Home School Chuckles: Science of the Squeamish
- Wednesday, July 29, 2009
"As a homeschooling parent, I am an independent thinker. A unique individual. I do not have to give in to peer pressure. Just because ‘everyone’ is doing it doesn’t mean I have to subject my children (or myself) to the experience. I don’t want to. I don’t have to. My children don’t want to. My children don’t have to. We have not, nor will we ever, dissect an owl pellet. And that’s that."
That was me. Before the homeschool-friendly biology book. Steadfast, firm, and stubborn. Not to mention squeamish. There was no way, at that point in my life, I was going to subject myself to the crusty, crunchy, hairy skeletal remains of an owl’s fine dining. Not even in the interest of science. And the idea of a cow eyeball on my kitchen table? Completely out of the question. The children can wait until high school and then do the decent thing . . . dissect a worm.
Hence, our science explorations remained in the realm of distracted children watching fuzzy caterpillars crawl across our blankets as Teacher Mom tried to get them interested in a very engaging library book about forms of energy. As the years passed, we found ourselves immersed in a variety of baking soda and vinegar explosions, but the owl pellet and eyeball stayed safely tucked away . . . at the science store. Even with the pesky pellet kits on display, their big owl eyes advertising inquisitiveness and discovery, I was able to press past the glaring aviary chastisement and leave the pellets where they belonged . . . on the shelf.
But when the Big Brown Truck arrived with our new curriculum, our scientific lives metamorphosed. The supply list for the elementary level biology book included, to my dismay, owl pellets. Understanding that I, the teacher, am to master the curriculum and not the curriculum master me, I kept up the good fight. I resisted not only peer pressure, but now text-pressure. I remained firm. I then did what every excited homeschooling parent does with a new book . . . I glanced through it. I found myself reading the section on dissection. I read the "why" behind the "what." The reason for ripping into owl pellets was—oh dear!—valid! It not only made sense, it actually roused my curiosity. I gave in. I ordered. And I bought an extra can of lovely scented spray disinfectant. I knew we’d be needing it.
Covering the table with several layers of newspaper, donning latex gloves, and repeatedly reassuring my children that this was safe to do, we began the process of discovery. "Oh, I only bought enough pellets for you children to dissect, sweethearts," I explained when they shared their surprise that I was not joining in the hands-in-the-pellet project. Reassuringly, I added in the safe semi-third person, "Mommy will be here if you need me."

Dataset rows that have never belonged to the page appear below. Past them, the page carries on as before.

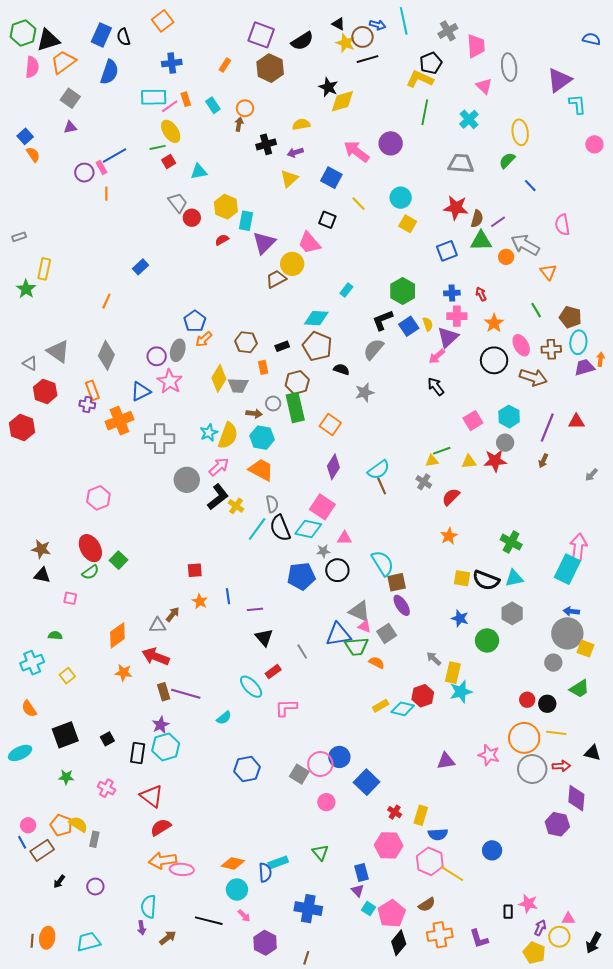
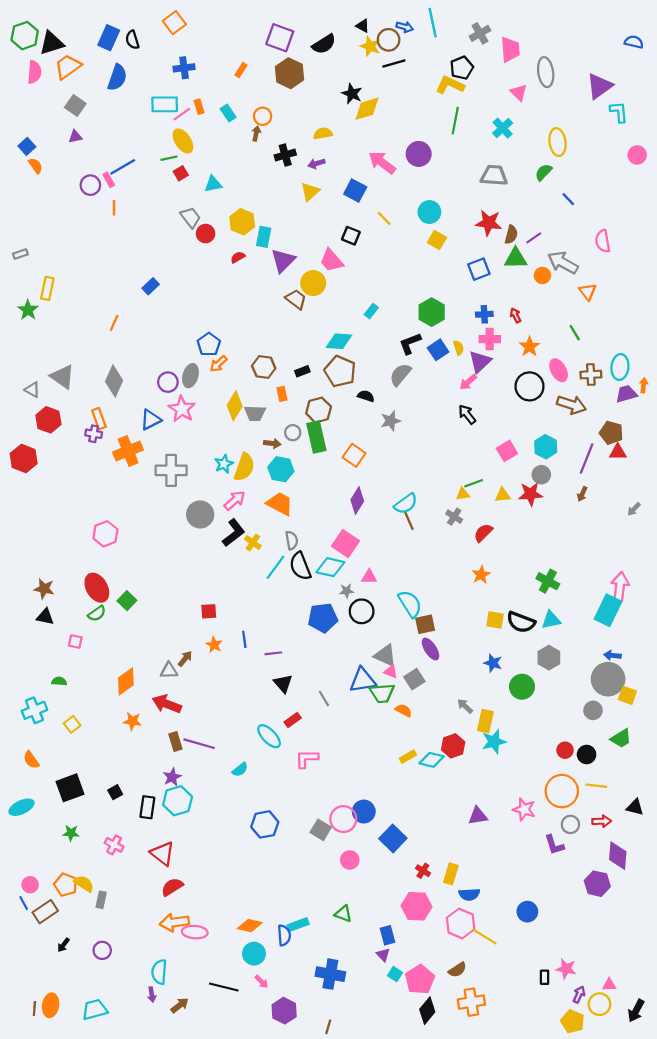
brown trapezoid: (276, 279) -> (296, 299), turned 65
brown pentagon: (570, 317) -> (611, 433), moved
gray circle: (532, 769) -> (570, 824), size x0.6
green triangle: (320, 852) -> (343, 914), turned -30
purple L-shape: (479, 939) -> (554, 845), moved

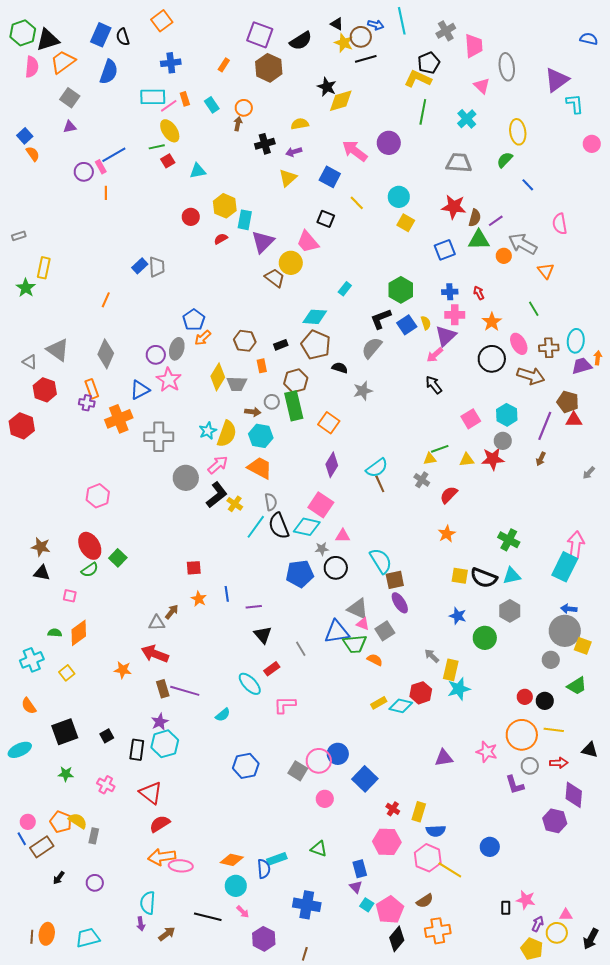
gray trapezoid: (190, 217) -> (157, 267), moved, turned 35
orange diamond: (126, 681) -> (79, 633), moved

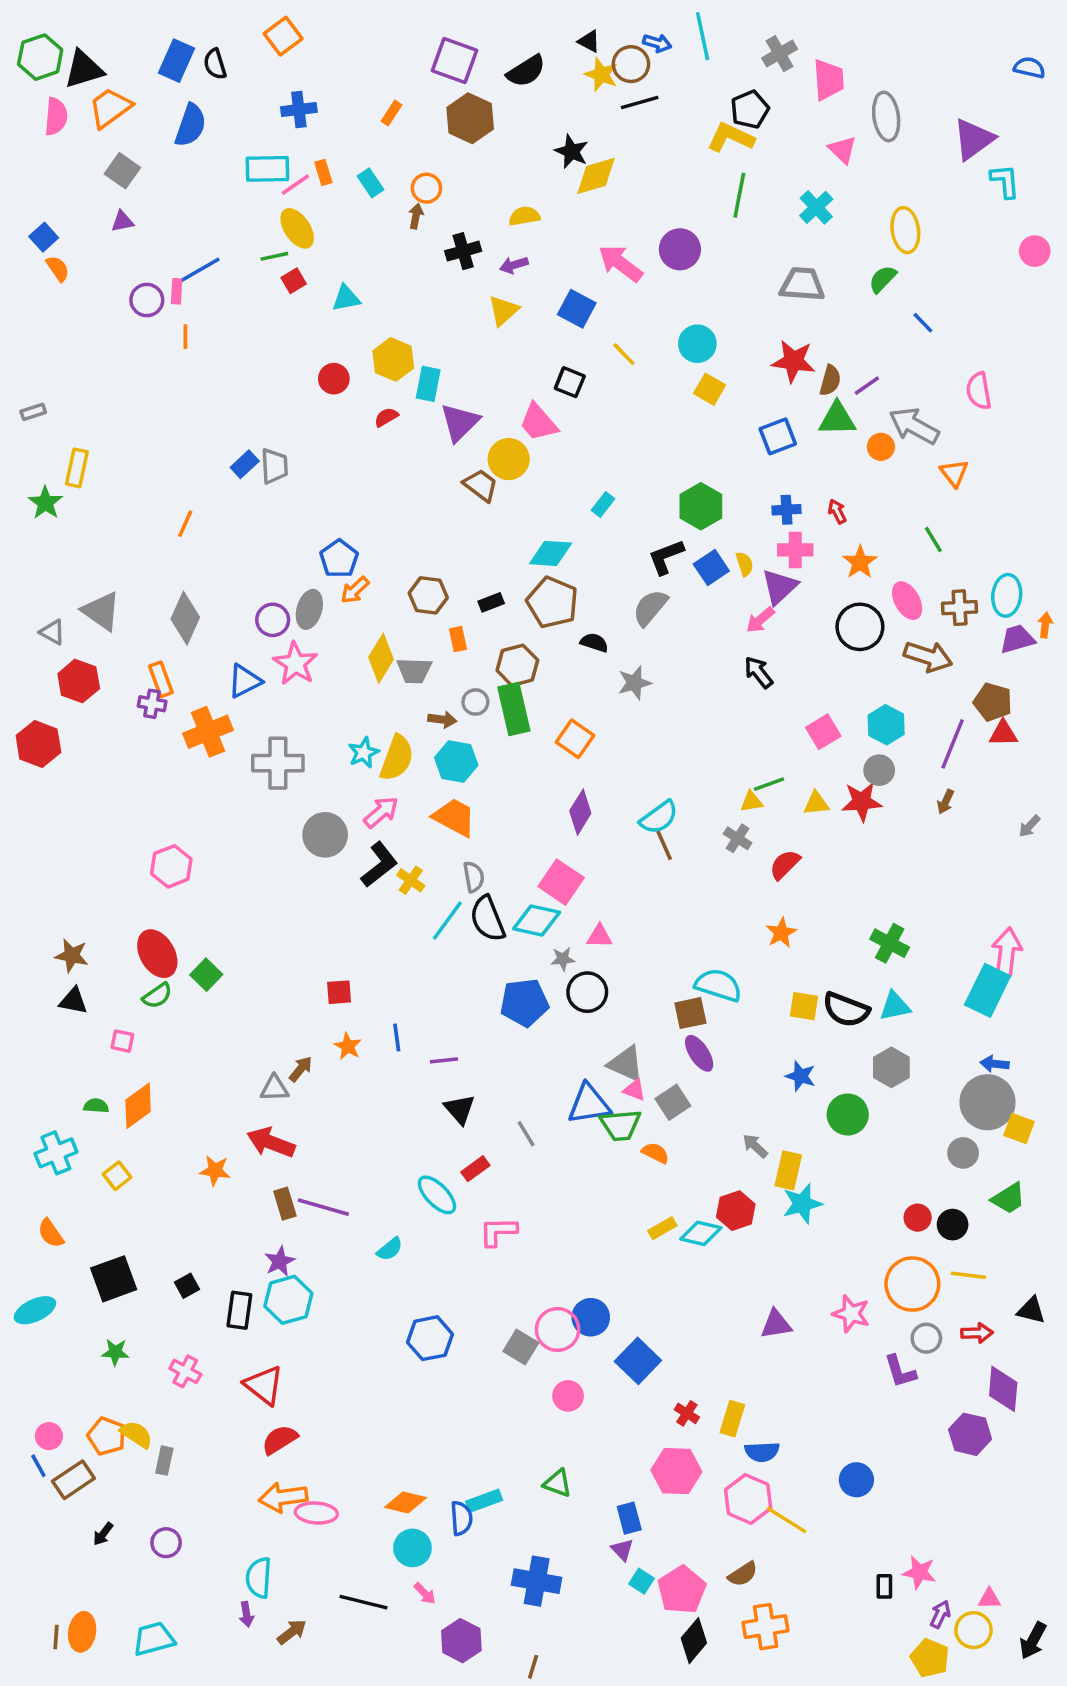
pink rectangle: (101, 167) -> (177, 291), turned 32
cyan semicircle: (381, 561) -> (718, 985), moved, turned -40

As they grimaced and groaned through the first step—unwrapping the pellet from the foil—I quietly stepped away, controlling the gag reflux as inconspicuously as possible. Regaining my stomach for science, I watched from a slight distance as the children cautiously poked and prodded until they were convinced there was no life left in the odd mass in front of them. Soon after, their shrieks of "Ew! Mom, do we have to do this?" and "Yuck! Look at that!" brought me closer to the table. "All of THAT was in THERE?" my non-specific question sputtered out. As they pointed out an undigested avarian beak and the small bones of what the chart defined as mouse bones, my interest was piqued. I must admit, still armed with that can of disinfectant, I was hooked, like the beak of an eagle—er, I mean, owl. I brought out dark construction paper on which I asked the children to glue the parts and pieces of their finds for a display. Knowing the mailman would be impressed with our scientific discoveries, I insisted the projects be displayed OUTSIDE on the front porch . . . for the mailman’s educational benefit, of course.